20 And thou shalt take of its blood, and put it on the four horns thereof, and on the four corners of the settle, and upon the border round about: so shalt thou purge and make atonement for it.
En gij zult van deszelfs bloed nemen, en doen het aan zijn vier hoornen, en aan de vier hoeken der afzetsels, en aan den rand rondom; alzo zult gij het ontzondigen, en het verzoenen.
21 And thou shalt take the bullock of the sin-offering, and it shall be burned in the appointed place of the house, outside the sanctuary.
Daarna zult gij den var des zondoffers nemen; en hij zal hem verbranden in een bestelde plaats van het huis buiten het heiligdom.
22 And on the second day thou shalt present a he-goat without blemish for a sin-offering; and they shall purge the altar, as they purged it with the bullock.
En op den tweeden dag zult gij een volkomen geitenbok offeren ten zondoffer; en zij zullen het altaar ontzondigen, gelijk als zij dat ontzondigd hebben met den var.
23 When thou hast ended purging it, thou shalt present a young bullock without blemish, and a ram out of the flock without blemish;
Als gij een einde zult gemaakt hebben van het ontzondigen, dan zult gij een var, een volkomen jong rund, offeren, en een volkomen ram van de kudde.
24 and thou shalt present them before Jehovah; and the priests shall cast salt upon them, and they shall offer them up for a burnt-offering unto Jehovah.

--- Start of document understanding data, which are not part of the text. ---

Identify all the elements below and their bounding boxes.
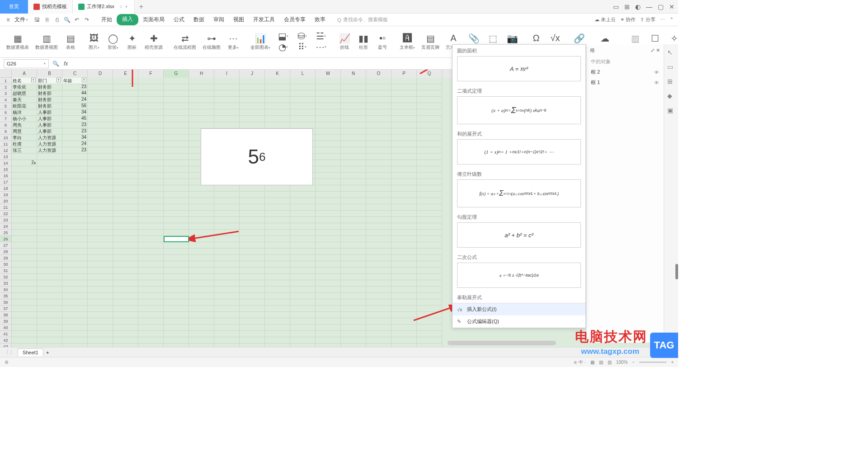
cell[interactable] xyxy=(88,242,113,249)
cell[interactable] xyxy=(189,249,214,255)
cell[interactable] xyxy=(164,337,189,343)
cell[interactable] xyxy=(164,179,189,185)
eye-icon[interactable]: 👁 xyxy=(654,70,659,75)
cell[interactable] xyxy=(113,97,138,103)
cell[interactable] xyxy=(290,261,316,268)
cell[interactable] xyxy=(392,103,417,109)
cell[interactable] xyxy=(265,331,290,337)
cell[interactable] xyxy=(366,204,392,211)
cell[interactable] xyxy=(341,318,366,324)
row-header[interactable]: 28 xyxy=(0,249,11,255)
cell[interactable] xyxy=(316,198,341,204)
cell[interactable] xyxy=(316,230,341,236)
col-header-O[interactable]: O xyxy=(366,70,392,78)
cell[interactable] xyxy=(240,318,265,324)
cell[interactable] xyxy=(88,274,113,280)
zoom-in-icon[interactable]: + xyxy=(671,360,674,365)
tab-home[interactable]: 首页 xyxy=(0,0,28,14)
cell[interactable] xyxy=(341,299,366,306)
cell[interactable] xyxy=(214,78,240,84)
cell[interactable] xyxy=(164,242,189,249)
cell[interactable] xyxy=(138,147,164,154)
cell[interactable] xyxy=(88,135,113,141)
cell[interactable] xyxy=(138,141,164,147)
cell[interactable] xyxy=(189,299,214,306)
cell[interactable]: 人力资源 xyxy=(37,141,62,147)
cell[interactable] xyxy=(113,306,138,312)
tab-view[interactable]: 视图 xyxy=(229,14,249,25)
row-header[interactable]: 29 xyxy=(0,255,11,261)
cell[interactable] xyxy=(341,255,366,261)
cell[interactable] xyxy=(138,293,164,299)
cell[interactable] xyxy=(341,135,366,141)
rb-flowchart[interactable]: ⇄在线流程图 xyxy=(171,33,199,52)
cell[interactable] xyxy=(392,173,417,179)
cell[interactable] xyxy=(189,280,214,287)
cell[interactable] xyxy=(88,173,113,179)
cell[interactable]: 周先 xyxy=(12,122,37,128)
cell[interactable] xyxy=(37,280,62,287)
cell[interactable] xyxy=(214,337,240,343)
cell[interactable] xyxy=(392,84,417,90)
cell[interactable] xyxy=(265,274,290,280)
cell[interactable] xyxy=(113,173,138,179)
cell[interactable] xyxy=(62,299,88,306)
row-header[interactable]: 5 xyxy=(0,103,11,109)
rb-shapes[interactable]: ◯形状▾ xyxy=(104,33,122,52)
row-header[interactable]: 18 xyxy=(0,185,11,192)
cell[interactable] xyxy=(138,249,164,255)
cell[interactable] xyxy=(62,312,88,318)
cell[interactable] xyxy=(189,103,214,109)
eye-icon[interactable]: 👁 xyxy=(654,80,659,85)
cell[interactable] xyxy=(316,249,341,255)
cell[interactable] xyxy=(392,312,417,318)
cell[interactable] xyxy=(189,223,214,230)
cell[interactable] xyxy=(341,173,366,179)
cell[interactable] xyxy=(37,274,62,280)
col-header-F[interactable]: F xyxy=(138,70,164,78)
cell[interactable] xyxy=(88,154,113,160)
cell[interactable] xyxy=(316,280,341,287)
cell[interactable] xyxy=(138,135,164,141)
row-header[interactable]: 12 xyxy=(0,147,11,154)
cell[interactable] xyxy=(113,166,138,173)
cell[interactable] xyxy=(290,242,316,249)
cell[interactable]: 34 xyxy=(62,109,88,116)
cell[interactable] xyxy=(164,255,189,261)
cell[interactable] xyxy=(62,223,88,230)
cell[interactable] xyxy=(240,249,265,255)
cell[interactable] xyxy=(392,160,417,166)
cell[interactable] xyxy=(341,293,366,299)
cell[interactable] xyxy=(138,204,164,211)
cell[interactable] xyxy=(265,280,290,287)
cell[interactable] xyxy=(113,179,138,185)
cell[interactable] xyxy=(138,261,164,268)
cell[interactable] xyxy=(62,204,88,211)
cell[interactable] xyxy=(417,337,442,343)
cell[interactable] xyxy=(366,255,392,261)
cell[interactable] xyxy=(240,261,265,268)
cell[interactable] xyxy=(138,337,164,343)
cell[interactable] xyxy=(214,261,240,268)
cell[interactable] xyxy=(392,217,417,223)
cell[interactable] xyxy=(88,192,113,198)
cell[interactable] xyxy=(366,280,392,287)
cell[interactable] xyxy=(164,204,189,211)
cell[interactable] xyxy=(417,141,442,147)
cell[interactable] xyxy=(366,324,392,331)
cell[interactable] xyxy=(341,78,366,84)
cell[interactable] xyxy=(316,299,341,306)
cell[interactable] xyxy=(240,280,265,287)
cell[interactable] xyxy=(290,198,316,204)
cell[interactable] xyxy=(164,318,189,324)
cell[interactable] xyxy=(113,217,138,223)
cell[interactable] xyxy=(392,116,417,122)
cell[interactable] xyxy=(366,103,392,109)
cell[interactable] xyxy=(366,78,392,84)
cell[interactable] xyxy=(113,135,138,141)
cell[interactable] xyxy=(265,255,290,261)
rb-mindmap[interactable]: ⊶在线脑图 xyxy=(200,33,223,52)
cell[interactable] xyxy=(417,287,442,293)
cell[interactable] xyxy=(366,97,392,103)
cell[interactable] xyxy=(113,122,138,128)
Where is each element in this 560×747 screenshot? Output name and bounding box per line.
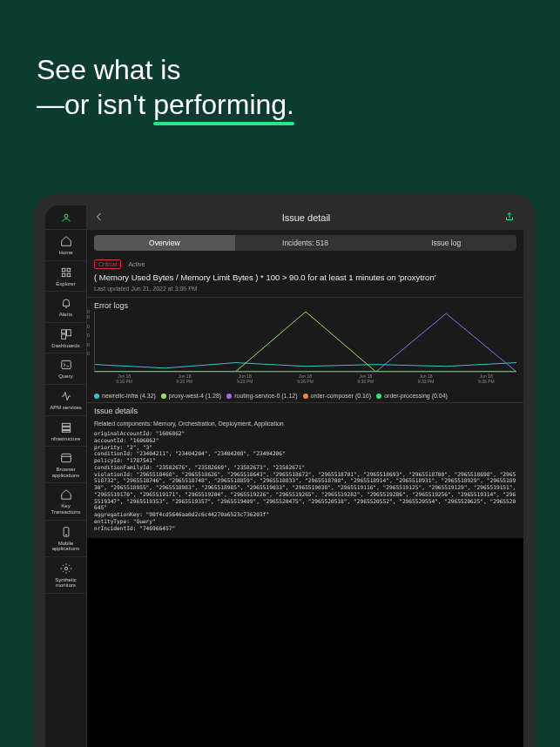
sidebar-item-label: Dashboards <box>51 343 79 349</box>
topbar: Issue detail <box>87 205 523 230</box>
legend-item[interactable]: proxy-west-4 (1.28) <box>161 393 221 399</box>
sidebar-item-browser[interactable]: Browser applications <box>45 447 86 483</box>
bell-icon <box>60 297 72 309</box>
sidebar-item-key[interactable]: Key Transactions <box>45 483 86 520</box>
device-screen: HomeExplorerAlertsDashboardsQueryAPM ser… <box>45 205 523 747</box>
segmented-control: Overview Incidents: 518 Issue log <box>94 235 516 251</box>
y-tick-label: 25.0 <box>87 324 90 329</box>
home-icon <box>60 488 72 501</box>
legend-label: order-composer (0.16) <box>311 393 372 399</box>
y-tick-label: 10.0 <box>87 351 90 356</box>
sidebar-item-label: Query <box>58 374 72 380</box>
y-tick-label: 33.0 <box>87 309 90 314</box>
error-logs-header: Error logs <box>87 297 523 312</box>
grid-icon <box>60 266 72 279</box>
svg-rect-6 <box>66 330 71 336</box>
svg-rect-2 <box>67 268 71 272</box>
sidebar-item-dashboards[interactable]: Dashboards <box>45 323 86 354</box>
hero-headline: See what is —or isn't performing. <box>0 0 560 122</box>
share-icon[interactable] <box>504 210 516 225</box>
legend-item[interactable]: newrelic-infra (4.32) <box>94 393 156 399</box>
sidebar-item-label: Alerts <box>59 312 72 318</box>
issue-details-raw: originalAccountId: "1606862" accountId: … <box>94 430 516 531</box>
legend-label: newrelic-infra (4.32) <box>102 393 156 399</box>
legend-label: order-processing (0.04) <box>384 393 448 399</box>
sidebar-item-label: Home <box>58 250 72 256</box>
series-line <box>95 312 516 372</box>
sidebar-item-mobile[interactable]: Mobile applications <box>45 521 86 557</box>
home-icon <box>60 235 72 247</box>
terminal-icon <box>60 359 72 371</box>
x-tick-label: Jun 189:20 PM <box>154 374 214 384</box>
legend-item[interactable]: routing-service-0 (1.12) <box>226 393 297 399</box>
chart-legend: newrelic-infra (4.32)proxy-west-4 (1.28)… <box>87 389 523 402</box>
profile-icon[interactable] <box>45 205 86 230</box>
svg-rect-9 <box>62 423 70 426</box>
svg-rect-5 <box>61 330 65 333</box>
y-tick-label: 30.0 <box>87 314 90 320</box>
active-badge: Active <box>125 260 148 268</box>
critical-badge: Critical <box>94 259 121 269</box>
legend-item[interactable]: order-processing (0.04) <box>376 393 448 399</box>
tab-overview[interactable]: Overview <box>94 235 235 251</box>
x-tick-label: Jun 189:36 PM <box>456 374 516 384</box>
hero-line1: See what is <box>37 52 560 87</box>
empty-content-area <box>87 538 523 747</box>
cog-icon <box>60 562 72 575</box>
legend-item[interactable]: order-composer (0.16) <box>303 393 372 399</box>
x-tick-label: Jun 189:26 PM <box>275 374 335 384</box>
sidebar-item-label: Synthetic monitors <box>47 577 84 589</box>
svg-point-0 <box>64 214 68 218</box>
sidebar-item-label: Mobile applications <box>47 541 84 552</box>
y-tick-label: 15.0 <box>87 342 90 347</box>
main-panel: Issue detail Overview Incidents: 518 Iss… <box>87 205 523 747</box>
sidebar-item-label: APM services <box>50 405 82 411</box>
hero-underlined-word: performing. <box>153 87 294 122</box>
sidebar-item-query[interactable]: Query <box>45 353 86 385</box>
sidebar-item-home[interactable]: Home <box>45 230 86 261</box>
svg-rect-11 <box>62 430 70 432</box>
svg-rect-4 <box>67 273 71 277</box>
sidebar-item-label: Browser applications <box>47 467 84 478</box>
x-tick-label: Jun 189:23 PM <box>215 374 275 384</box>
y-tick-label: 20.0 <box>87 333 90 338</box>
svg-rect-12 <box>61 454 71 461</box>
last-updated: Last updated Jun 21, 2022 at 3:06 PM <box>87 284 523 297</box>
svg-point-14 <box>65 534 66 535</box>
sidebar-item-infra[interactable]: nfrastructure <box>45 416 86 448</box>
svg-rect-10 <box>62 427 70 429</box>
stack-icon <box>60 421 72 434</box>
tablet-frame: HomeExplorerAlertsDashboardsQueryAPM ser… <box>33 193 536 747</box>
issue-details-header: Issue details <box>87 402 523 417</box>
tab-incidents[interactable]: Incidents: 518 <box>235 235 376 251</box>
back-button[interactable] <box>94 210 108 225</box>
sidebar-item-label: Key Transactions <box>47 503 84 515</box>
hero-line2: —or isn't performing. <box>37 87 560 122</box>
mobile-icon <box>60 526 72 538</box>
svg-rect-1 <box>62 268 65 272</box>
page-title: Issue detail <box>108 212 504 223</box>
legend-dot <box>226 394 232 399</box>
tab-issue-log[interactable]: Issue log <box>375 235 516 251</box>
sidebar-item-alerts[interactable]: Alerts <box>45 292 86 323</box>
sidebar-item-label: Explorer <box>56 281 75 287</box>
related-components: Related components: Memory, Orchestratio… <box>94 421 516 427</box>
svg-rect-8 <box>61 361 71 369</box>
issue-title: ( Memory Used Bytes / Memory Limit Bytes… <box>87 271 523 284</box>
legend-label: routing-service-0 (1.12) <box>234 393 297 399</box>
sidebar-item-synthetic[interactable]: Synthetic monitors <box>45 557 86 594</box>
svg-rect-3 <box>62 273 65 277</box>
legend-dot <box>94 394 99 399</box>
sidebar-item-explorer[interactable]: Explorer <box>45 261 86 293</box>
legend-dot <box>303 394 308 399</box>
browser-icon <box>60 452 72 464</box>
sidebar: HomeExplorerAlertsDashboardsQueryAPM ser… <box>45 205 87 747</box>
status-badges: Critical Active <box>87 256 523 271</box>
dashboard-icon <box>60 328 72 340</box>
legend-dot <box>376 394 381 399</box>
issue-details: Related components: Memory, Orchestratio… <box>87 417 523 535</box>
error-logs-chart: 33.030.025.020.015.010.05.00.0 Jun 189:1… <box>87 312 523 389</box>
sidebar-item-apm[interactable]: APM services <box>45 385 86 416</box>
x-tick-label: Jun 189:30 PM <box>335 374 395 384</box>
x-tick-label: Jun 189:33 PM <box>395 374 455 384</box>
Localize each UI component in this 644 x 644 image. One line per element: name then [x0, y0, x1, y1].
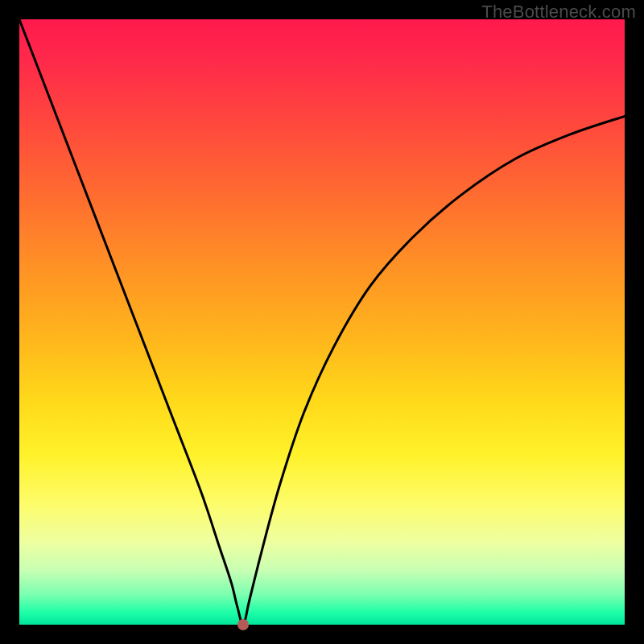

En gij zult ze offeren voor het aangezicht des HEEREN; en de priesteren zullen zout daarop werpen, en zullen ze offeren ten brandoffer den HEERE.
25 Seven days shalt thou offer daily a goat for a sin-offering; they shall also offer a young bullock, and a ram out of the flock without blemish.
Zeven dagen zult gij dagelijks een bok des zondoffers bereiden; ook zullen zij een var, een jong rund, en een ram van de kudde, beide volkomen bereiden.
26 Seven days shall they make atonement for the altar and purify it, and consecrate it.
Zeven dagen zullen zij het altaar verzoenen, en het reinigen, en zijn handen vullen.
27 And when these days are ended, it shall be that upon the eighth day and onwards the priests shall offer your burnt-offerings upon the altar, and your peace-offerings; and I will accept you, saith the Lord Jehovah.
Als zij nu deze dagen zullen voleind hebben, dan zal het op den achtsten dag en voortaan geschieden, dat de priesters uw brandofferen en uw dankofferen op het altaar zullen bereiden; en Ik zal een welgevallen aan ulieden hebben, spreekt de Heere HEERE.